▶ _Problem statement_
Without the images, print all the entries below exactly as given.

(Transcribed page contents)
════════

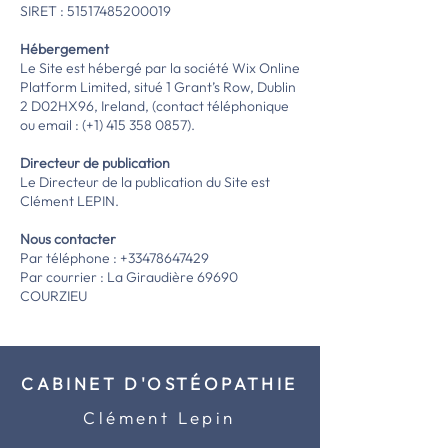
SIRET :
51517485200019
Hébergement
Le Site est hébergé par la société Wix Online
Platform Limited, situé 1 Grant’s Row, Dublin
2 D02HX96, Ireland, (contact téléphonique
ou email : (+1)
415 358 0857)
.
Directeur de publication
Le Directeur de la publication du Site est
Clément LEPIN.
Nous contacter
Par téléphone :
+33478647429
Par courrier : La Giraudière 69690
COURZIEU
CABINET D'OSTÉOPATHIE
Clément Lepin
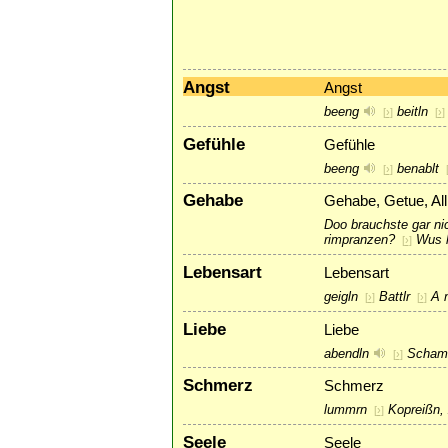
Angst
Angst
beeng
beitln
[
›
]
[
›
]
Gefühle
Gefühle
beeng
benablt
[
›
]
Gehabe
Gehabe, Getue, All
Doo brauchste gar n
rimpranzen?
Wus h
[
›
]
Lebensart
Lebensart
geigln
Battlr
A 
[
›
]
[
›
]
Liebe
Liebe
abendln
Schams
[
›
]
Schmerz
Schmerz
lummrn
Kopreißn,
[
›
]
Seele
Seele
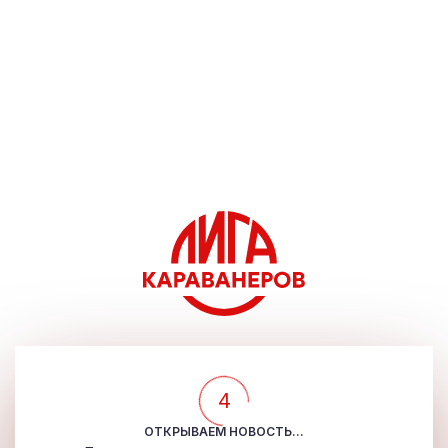
4
ОТКРЫВАЕМ НОВОСТЬ...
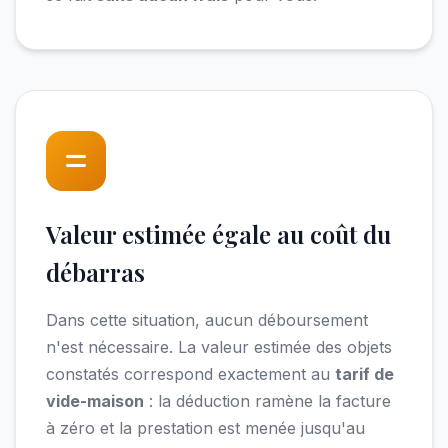
Valeur estimée égale au coût du
débarras
Dans cette situation, aucun déboursement
n'est nécessaire. La valeur estimée des objets
constatés correspond exactement au
tarif de
vide-maison
: la déduction ramène la facture
à zéro et la prestation est menée jusqu'au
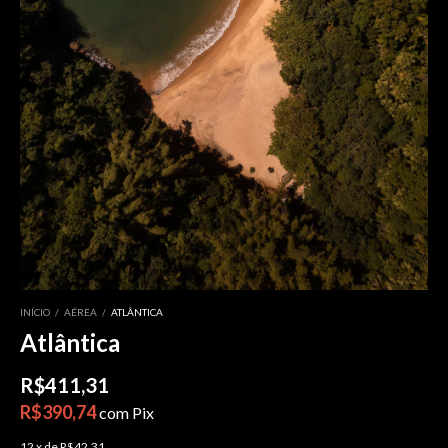
INÍCIO
/
AÉREA
/
ATLÂNTICA
Atlântica
R$411,31
R$390,74
com
Pix
12
x
de
R$42,31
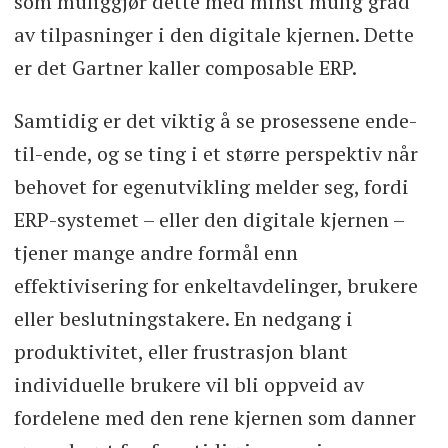
som muliggjør dette med minst mulig grad
av tilpasninger i den digitale kjernen. Dette
er det Gartner kaller composable ERP.
Samtidig er det viktig å se prosessene ende-
til-ende, og se ting i et større perspektiv når
behovet for egenutvikling melder seg, fordi
ERP-systemet – eller den digitale kjernen –
tjener mange andre formål enn
effektivisering for enkeltavdelinger, brukere
eller beslutningstakere. En nedgang i
produktivitet, eller frustrasjon blant
individuelle brukere vil bli oppveid av
fordelene med den rene kjernen som danner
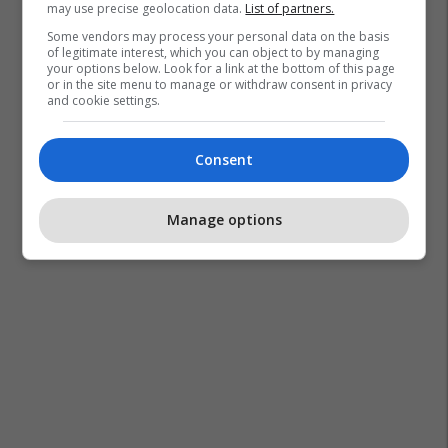
may use precise geolocation data.
List of partners.
Some vendors may process your personal data on the basis
of legitimate interest, which you can object to by managing
your options below. Look for a link at the bottom of this page
or in the site menu to manage or withdraw consent in privacy
and cookie settings.
Consent
Manage options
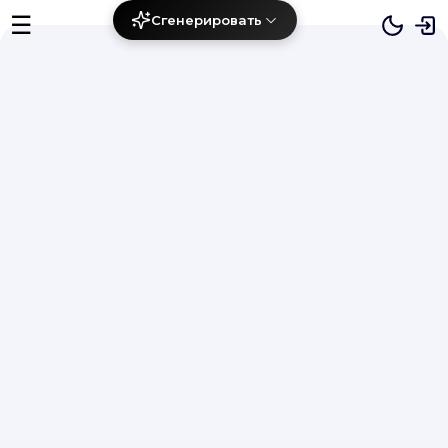
☰
Сгенерировать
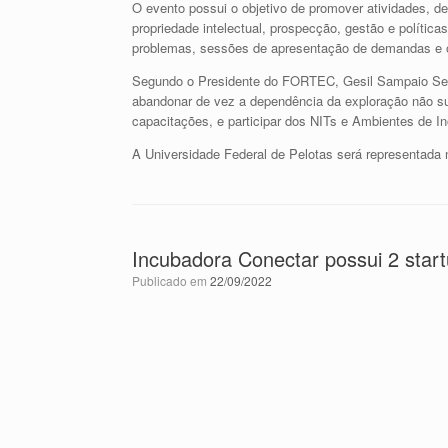
O evento possui o objetivo de promover atividades, de
propriedade intelectual, prospecção, gestão e polít
problemas, sessões de apresentação de demandas e of
Segundo o Presidente do FORTEC, Gesil Sampaio Segu
abandonar de vez a dependência da exploração não su
capacitações, e participar dos NITs e Ambientes de In
A Universidade Federal de Pelotas será representada 
Incubadora Conectar possui 2 start
Publicado em
22/09/2022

════════

▶ _Finished exercise_
SIRET :
51517485200019
Hébergement
Le Site est hébergé par la société Wix Online
Platform Limited, situé 1 Grant’s Row, Dublin
2 D02HX96, Ireland, (contact téléphonique
ou email : (+1)
415 358 0857)
.
Directeur de publication
Le Directeur de la publication du Site est
Clément LEPIN.
Nous contacter
Par téléphone :
+33478647429
Par courrier : La Giraudière 69690
COURZIEU
CABINET D'OSTÉOPATHIE
Clément Lepin
Angst
Angst
beeng
beitln
[
›
]
[
›
]
Gefühle
Gefühle
beeng
benablt
[
›
]
Gehabe
Gehabe, Getue, All
Doo brauchste gar n
rimpranzen?
Wus h
[
›
]
Lebensart
Lebensart
geigln
Battlr
A 
[
›
]
[
›
]
Liebe
Liebe
abendln
Schams
[
›
]
Schmerz
Schmerz
lummrn
Kopreißn,
[
›
]
Seele
Seele
4
ОТКРЫВАЕМ НОВОСТЬ...
Valeur estimée égale au coût du
débarras
Dans cette situation, aucun déboursement
n'est nécessaire. La valeur estimée des objets
constatés correspond exactement au
tarif de
vide-maison
: la déduction ramène la facture
à zéro et la prestation est menée jusqu'au
INÍCIO
/
AÉREA
/
ATLÂNTICA
Atlântica
R$411,31
R$390,74
com
Pix
12
x
de
R$42,31
som muliggjør dette med minst mulig grad
av tilpasninger i den digitale kjernen. Dette
er det Gartner kaller composable ERP.
Samtidig er det viktig å se prosessene ende-
til-ende, og se ting i et større perspektiv når
behovet for egenutvikling melder seg, fordi
ERP-systemet – eller den digitale kjernen –
tjener mange andre formål enn
effektivisering for enkeltavdelinger, brukere
eller beslutningstakere. En nedgang i
produktivitet, eller frustrasjon blant
individuelle brukere vil bli oppveid av
fordelene med den rene kjernen som danner
may use precise geolocation data.
List of partners.
Some vendors may process your personal data on the basis
of legitimate interest, which you can object to by managing
your options below. Look for a link at the bottom of this page
or in the site menu to manage or withdraw consent in privacy
and cookie settings.
Consent
Manage options
☰
Сгенерировать
O evento possui o objetivo de promover atividades, de
propriedade intelectual, prospecção, gestão e polít
problemas, sessões de apresentação de demandas e of
Segundo o Presidente do FORTEC, Gesil Sampaio Segu
abandonar de vez a dependência da exploração não su
capacitações, e participar dos NITs e Ambientes de In
A Universidade Federal de Pelotas será representada 
Incubadora Conectar possui 2 start
Publicado em
22/09/2022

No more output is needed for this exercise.